_Work item_: Read through the records. Copy each line that has the word "Capacitor".
** Supplied data follows **
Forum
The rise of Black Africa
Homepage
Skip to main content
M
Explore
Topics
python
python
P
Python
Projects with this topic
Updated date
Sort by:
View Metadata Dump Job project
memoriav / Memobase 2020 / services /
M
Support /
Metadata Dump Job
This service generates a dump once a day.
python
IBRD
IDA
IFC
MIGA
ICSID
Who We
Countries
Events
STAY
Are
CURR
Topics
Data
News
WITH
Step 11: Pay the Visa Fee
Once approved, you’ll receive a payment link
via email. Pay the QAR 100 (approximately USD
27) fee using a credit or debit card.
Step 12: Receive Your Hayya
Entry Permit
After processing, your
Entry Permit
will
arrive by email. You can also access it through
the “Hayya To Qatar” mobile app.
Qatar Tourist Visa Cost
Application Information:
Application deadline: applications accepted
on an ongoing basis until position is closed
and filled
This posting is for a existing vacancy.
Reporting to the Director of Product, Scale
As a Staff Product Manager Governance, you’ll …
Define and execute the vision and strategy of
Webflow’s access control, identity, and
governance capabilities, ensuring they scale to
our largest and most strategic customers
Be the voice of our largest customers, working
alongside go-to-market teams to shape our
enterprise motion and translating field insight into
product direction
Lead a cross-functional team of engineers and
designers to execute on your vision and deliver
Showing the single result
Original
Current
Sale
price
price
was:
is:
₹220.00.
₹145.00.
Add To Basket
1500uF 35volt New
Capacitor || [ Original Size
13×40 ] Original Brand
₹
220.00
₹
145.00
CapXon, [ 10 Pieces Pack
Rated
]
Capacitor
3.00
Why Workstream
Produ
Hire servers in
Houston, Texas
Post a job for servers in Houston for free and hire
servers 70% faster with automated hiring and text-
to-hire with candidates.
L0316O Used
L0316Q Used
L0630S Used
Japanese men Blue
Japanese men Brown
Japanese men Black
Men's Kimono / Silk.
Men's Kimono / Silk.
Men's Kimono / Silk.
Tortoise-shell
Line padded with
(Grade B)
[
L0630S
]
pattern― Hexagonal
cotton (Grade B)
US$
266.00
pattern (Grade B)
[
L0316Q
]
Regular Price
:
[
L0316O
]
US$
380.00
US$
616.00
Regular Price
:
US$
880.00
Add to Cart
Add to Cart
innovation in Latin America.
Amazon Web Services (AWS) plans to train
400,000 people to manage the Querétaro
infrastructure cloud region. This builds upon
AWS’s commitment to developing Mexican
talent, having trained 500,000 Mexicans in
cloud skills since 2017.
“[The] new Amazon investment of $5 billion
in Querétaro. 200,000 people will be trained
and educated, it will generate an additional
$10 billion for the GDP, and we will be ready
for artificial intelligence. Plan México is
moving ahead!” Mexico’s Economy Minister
** End of Supplied data **
_Problem solution_:
Capacitor || [ Original Size
Capacitor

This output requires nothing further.